К этому следует добавить, что Миллера интересовали не только архивы. С наступлением весны вместе с   Гмелиным он  выезжал в близлежащие от Якутска улусы для проведения стационарных наблюдений. «Пользуясь хорошей погодой, — писал по этому поводу  Гмелин, — мы в течение всего месяца устраивали у волшебников якутского народа различные представления и сеансы фокусов...». Миллера интересовали и другие стороны обычаев и верований якутов. Он дал подробное описание якутского ысыаха (праздника), устроенного каким-то князцом.
     Сохранилось сочинение  Миллера «Известия о якутах и их шаманах, о юкагирах, остяках, тунгузах, самоедах, камасинцах, тайгинцах, татарах и об обычаях разных сих народов». Сочинение представляет собой черновик, без начала, со следами многочисленных поправок и перечеркиваний, написанный рукой Г.Ф. Миллера. Дата не указана.

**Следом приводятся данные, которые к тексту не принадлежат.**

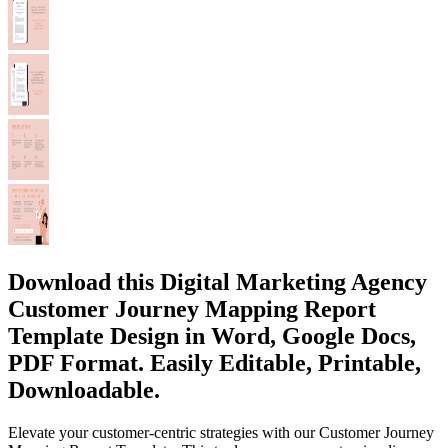
Download this Digital Marketing Agency
Customer Journey Mapping Report
Template Design in Word, Google Docs,
PDF Format. Easily Editable, Printable,
Downloadable.
Elevate your customer-centric strategies with our Customer Journey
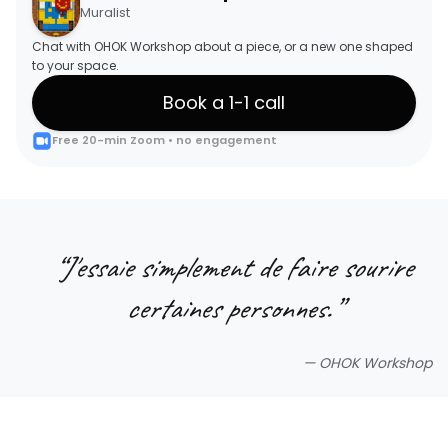
Muralist
Chat with OHOK Workshop about a piece, or a new one shaped
to your space.
Book a 1-1 call
Free 20-min Zoom • no engagement
“
J'essaie simplement de faire sourire
certaines personnes.
”
—
OHOK Workshop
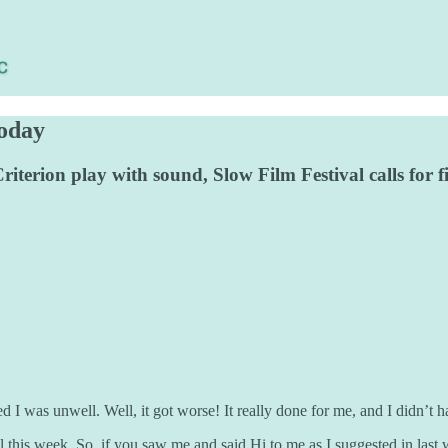
today
iterion play with sound, Slow Film Festival calls for f
was unwell. Well, it got worse! It really done for me, and I didn’t hav
 this week. So, if you saw me and said Hi to me as I suggested in last 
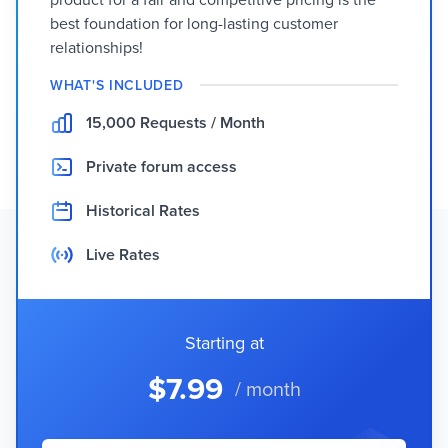
best foundation for long-lasting customer
relationships!
WHAT'S INCLUDED
15,000 Requests / Month
Private forum access
Historical Rates
Live Rates
Starting at
$7.99
/ month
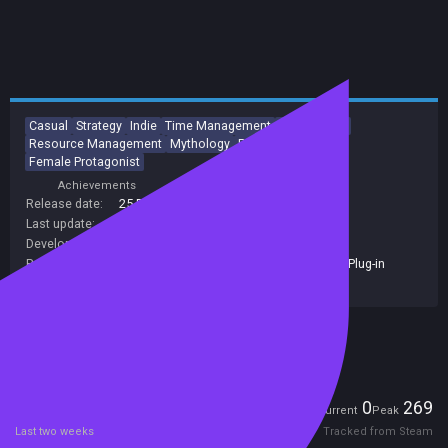
Casual
Strategy
Indie
Time Management
Singleplayer
Resource Management
Mythology
Puzzle
Adventure
Female Protagonist
Achievements
Trading Cards
Release date:
25 Dec 2015
Last update:
15 Sep 2021
(on Steam, public branch)
Developers:
Jetdogs Studios
,
Zoom Out Games
Publishers:
Plug In Digital
,
JoyBits
,
Jetdogs Studios
,
Plug-in
Digital
Included in Steam Family Sharing
Players
0
269
Current
Peak
Last two weeks
Tracked from Steam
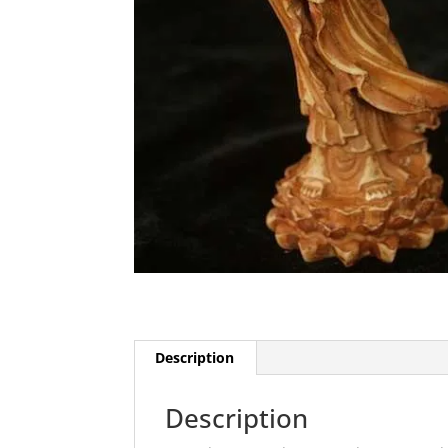
Description
Description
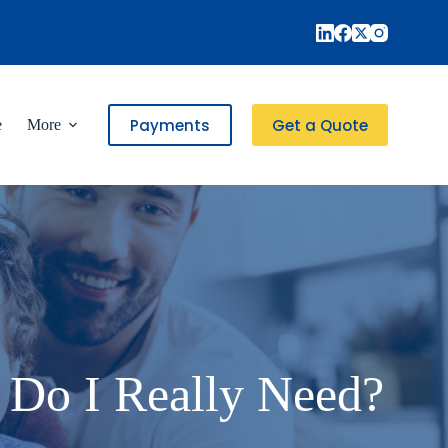
Payments
Get a Quote
e
More
 Do I Really Need?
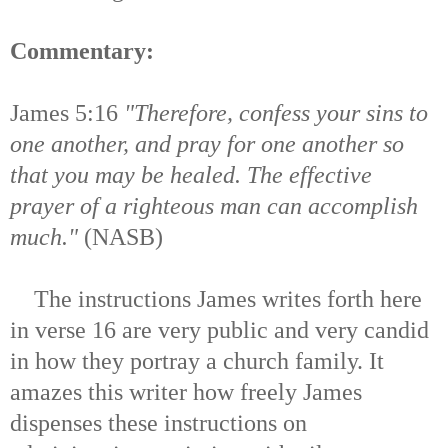
Commentary:
James 5:16
"Therefore, confess your sins to
one another, and pray for one another so
that you may be healed. The effective
prayer of a righteous man can accomplish
much."
(NASB)
The instructions James writes forth here
in verse 16 are very public and very candid
in how they portray a church family. It
amazes this writer how freely James
dispenses these instructions on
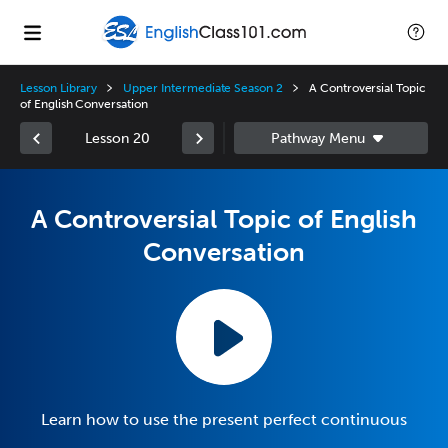
Lesson Library
Upper Intermediate Season 2
A Controversial Topic
of English Conversation
Lesson 20
A Controversial Topic of English
Conversation
Learn how to use the present perfect continuous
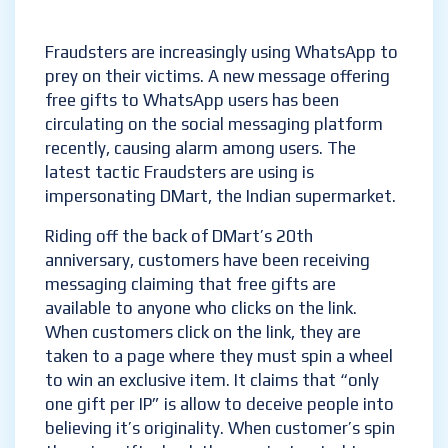
Fraudsters are increasingly using WhatsApp to
prey on their victims. A new message offering
free gifts to WhatsApp users has been
circulating on the social messaging platform
recently, causing alarm among users. The
latest tactic Fraudsters are using is
impersonating DMart, the Indian supermarket.
Riding off the back of DMart’s 20th
anniversary, customers have been receiving
messaging claiming that free gifts are
available to anyone who clicks on the link.
When customers click on the link, they are
taken to a page where they must spin a wheel
to win an exclusive item. It claims that “only
one gift per IP” is allow to deceive people into
believing it’s originality. When customer’s spin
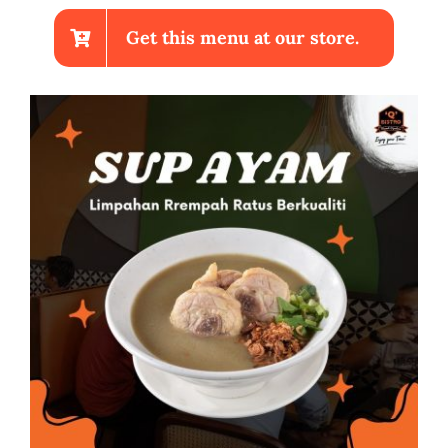
Get this menu at our store.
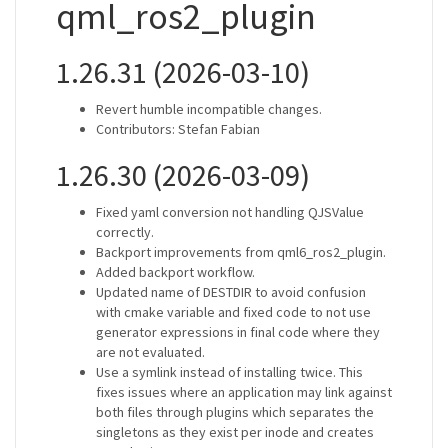
qml_ros2_plugin
1.26.31 (2026-03-10)
Revert humble incompatible changes.
Contributors: Stefan Fabian
1.26.30 (2026-03-09)
Fixed yaml conversion not handling QJSValue
correctly.
Backport improvements from qml6_ros2_plugin.
Added backport workflow.
Updated name of DESTDIR to avoid confusion
with cmake variable and fixed code to not use
generator expressions in final code where they
are not evaluated.
Use a symlink instead of installing twice. This
fixes issues where an application may link against
both files through plugins which separates the
singletons as they exist per inode and creates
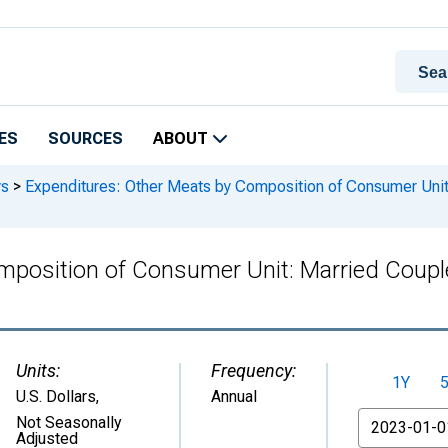
ES
SOURCES
ABOUT
ys
>
Expenditures: Other Meats by Composition of Consumer Unit: 
position of Consumer Unit: Married Couple 
Units:
Frequency:
1Y
U.S. Dollars
,
Annual
From
Not Seasonally
Adjusted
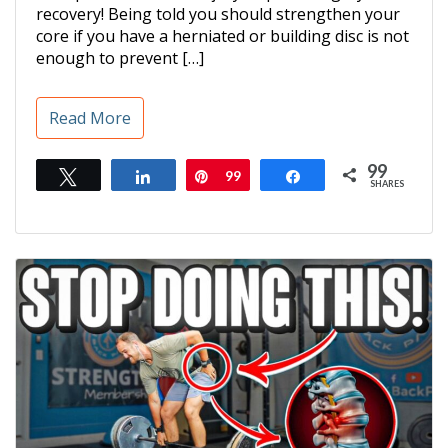
recovery! Being told you should strengthen your
core if you have a herniated or building disc is not
enough to prevent […]
Read More
99
Tweet
Share
Pin
99
Share
SHARES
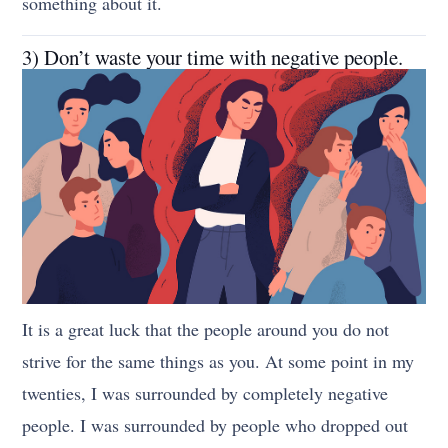
something about it.
3) Don’t waste your time with negative people.
It is a great luck that the people around you do not
strive for the same things as you. At some point in my
twenties, I was surrounded by completely negative
people. I was surrounded by people who dropped out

Наряду с описаниями других народов автор здесь дает сведения о якутах.
     Много места  Миллер уделил описанию зимней и летней одежды мужчин и женщин, сделанной из шкур диких и домашних животных и отделанной пушниной.   Касался он и  пищи якутов: мясной, молочной и рыбной.  В сочинении отражены семейно-брачные отношения, особенно вопросы, связанные с калымом; описано  вооружение, — лук и стрелы, пальмы и панцири,  причем приводятся изображения различных типов стрел у якутов, тунгусов и бурят в сравнительном плане. Автор приводит сведения о хронологических представлениях якутов, в частности о делении года на сезоны и месяцы, мимоходом касается их космогонических представлений.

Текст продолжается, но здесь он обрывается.